Fortunately for both readers and writer, it is seldom the case that a single film or novel will endanger anyone’s soul; at worst (or best) it will be a mere contributing factor, one of many.  Still, the responsibility of the writer is real.  And this is why, I think, writers sometimes shy away from portraying evil accurately, even if they know it as it is.  It is perhaps especially a problem for Catholic writers today, who tend to approach their art rather self-consciously; but even secular writers oftentimes feel that they have a mission not to mislead, and indeed to uplift.  One only has to read a few of the (admittedly misguided) recent comments by those involved in producing A Handmaid’s Tale and A Wrinkle in Time to see that, even in the secular world, Important Films are being made, films that will Change Hearts and Minds for the Better (that, at least, is the hope).
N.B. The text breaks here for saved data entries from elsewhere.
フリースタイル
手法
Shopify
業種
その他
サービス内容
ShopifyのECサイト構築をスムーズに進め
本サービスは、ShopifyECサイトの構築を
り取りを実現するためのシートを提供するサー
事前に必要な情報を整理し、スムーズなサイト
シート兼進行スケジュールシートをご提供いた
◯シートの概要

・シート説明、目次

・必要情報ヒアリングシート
And, while the idea that A Handmaid’s Tale might convince Catholics and Evangelicals to endorse birth control is risible, I don’t truly wish to mock writers who hope their work will assist the moral development and stability of its consumers.  It is simply a fact that fiction does have ethical thrust; and so for any thoughtful writer the question immediately becomes one of how to weigh the possible effects of their work—for the outcomes of a story do diverge.  For every person misled by Waugh’s novels or Milton’s poetry, there are perhaps two people whose faith is strengthened by their work—perhaps greatly strengthened.  There is use in the secondhand experience of temptation: in seeing how a literary character is tempted, and understanding the strength of the temptation, and understanding how and why it is overcome.  Done rightly, in a well-disposed mind it engenders both humility and charity, as well as a resolve to avoid the near occasions of sin; for, “There but for the grace of God go I.”  This is no small matter.
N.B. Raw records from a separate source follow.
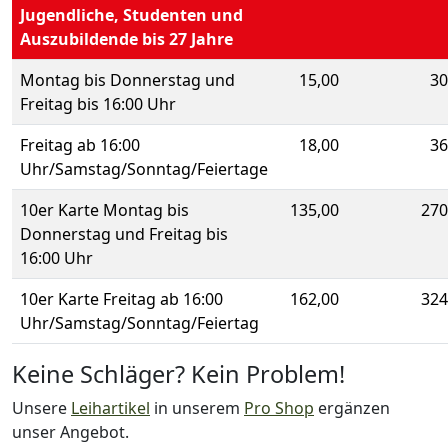
Jugendliche, Studenten und
Auszubildende bis 27 Jahre
Montag bis Donnerstag und
15,00
30
Freitag bis 16:00 Uhr
Freitag ab 16:00
18,00
36
Uhr/Samstag/Sonntag/Feiertage
10er Karte Montag bis
135,00
270
Donnerstag und Freitag bis
16:00 Uhr
10er Karte Freitag ab 16:00
162,00
324
Uhr/Samstag/Sonntag/Feiertag
Keine Schläger? Kein Problem!
Unsere
Leihartikel
in unserem
Pro Shop
ergänzen
unser Angebot.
Still, is it right for a writer, any writer, to portray evil, even in this “useful” way, if he knows it is likely to mislead some readers?  And how can he weigh the value of the various effects his work will have?  Robinson Crusoe can play a game of credits and debits with his circumstances; it seem hardly permissible to play noughts and crosses for individual souls.  And of course, if the writer is going to enter into calculations about the moral effects of his work, it is impermissible, inexcusable to wager that on the balance “It will do more good than harm.”  It’s equally impermissible for the Catholic to throw his hands in the air and let the chips fall where they may.  The goal of every writer should be to produce work which will mislead no one, work which, in effect, whoever its intended audience might be, will draw up into that audience those who are not of it: a work that the simple and the cunning, the good and the bad, will alike be able to read for what it is.  I suspect that this is not usually a matter of being less subtle but rather more so.  Certainly it is a matter demanding great prayer on the part of the writer—prayer first, and then art, art produced without too much intellectual hair-pulling, but merely on instinct and grace.  But the grace is as important as the instinct.  Chesterton was right (though he was approaching the problem from another angle) when he said that the poet ought to be the best and not the worst of men.
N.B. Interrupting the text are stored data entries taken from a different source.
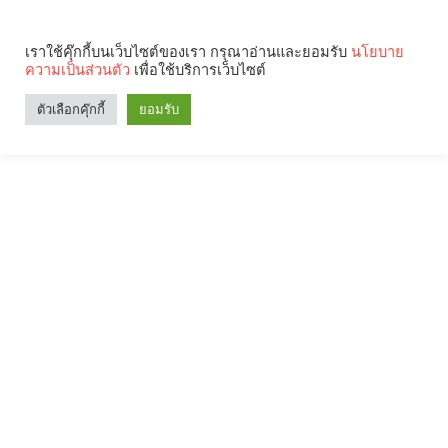
เราใช้คุ๊กกี้บนเว็บไซต์ของเรา กรุณาอ่านและยอมรับ
นโยบาย
ความเป็นส่วนตัว
เพื่อใช้บริการเว็บไซต์
ตัวเลือกคุ๊กกี้
ยอมรับ
Search
Categories
คุณกำลังอ่าน:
And if, after all that, the Great Catholic Writer finds that his Great Catholic Novel is still misunderstood, and has done damage to a few sad souls—well, there is this comfort.  God gave us two books, the world itself and the Bible that comes through the Church, and both of those have been mightily misunderstood from their first appearance up through the present day.  Even the saintliest subcreator can scarcely aspire to a better track record than that of the Master Artist Himself.